This post recapitulates earlier posts on the Documentary Hypothesis and introduces Philippe Wajdenbaum’s case for comparing the Bible with Classical Greek literature and finding the biblical author’s (sic) sources of inspiration there.

Late last year I wrote Who Wrote the Bible? Rise of the Documentary Hypothesis.
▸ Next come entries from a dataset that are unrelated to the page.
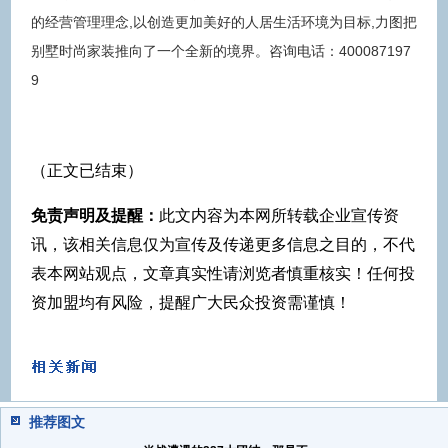
的经营管理理念,以创造更加美好的人居生活环境为目标,力图把
别墅时尚家装推向了一个全新的境界。咨询电话：400087197
9
（正文已结束）
免责声明及提醒：
此文内容为本网所转载企业宣传资
讯，该相关信息仅为宣传及传递更多信息之目的，不代
表本网站观点，文章真实性请浏览者慎重核实！任何投
资加盟均有风险，提醒广大民众投资需谨慎！
推荐图文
That post outlined the milestones towards the DH as set out by Philippe Wajdenbaum in Argonauts of the Desert:

  1. Baruch Spinoza‘s views of single authorship behind the historical books of the Bible;
  2. the way biblical studies were influenced by the early Homeric studies evolutionary model that hypothesized disparate oral traditions being stitched together by later editors to create a final canon;
  3. the failure of biblical studies to keep abreast of Homeric studies when they confronted the problems with their evolutionary hypothesis;
  4. the contribution of Julius Wellhausen and the labeling of the J, E, D and P sources and the final redactor R;
  5. Gerhard von Rad‘s fleshing out of these sources into historical provenances: J to the southern Kingdom of Judah, E to the kingdom of Israel, D to the time of Josiah, P to the period of Exile;
  6. Martin Noth‘s qualifications and modifications to the Documentary Hypothesis: a Deuteronomist historian wrote Deuteronomy, Joshua, Judges, Samuel and Kings during the Exile, and a Redactor later found a way to harmonize the Genesis, Exodus, Leviticus and Numbers with these Deuteronomist books;
  7. F. M. Cross and R. E. Friedman who decided Noth’s Deuteronomist historian was rather two historians, one writing in the time of Josiah and the other during the Exile;
  8. Thomas Römer‘s criticism of
    • Wellhausen’s hypothesis for its nineteenth-century German Protestant and royalist assumptions;
    • Noth’s views for their subjective mirroring of his personal situation with Nazi Germany;
    • Cross’s subjective transfer of American optimism and idealism of the founding fathers into the period of King Josiah.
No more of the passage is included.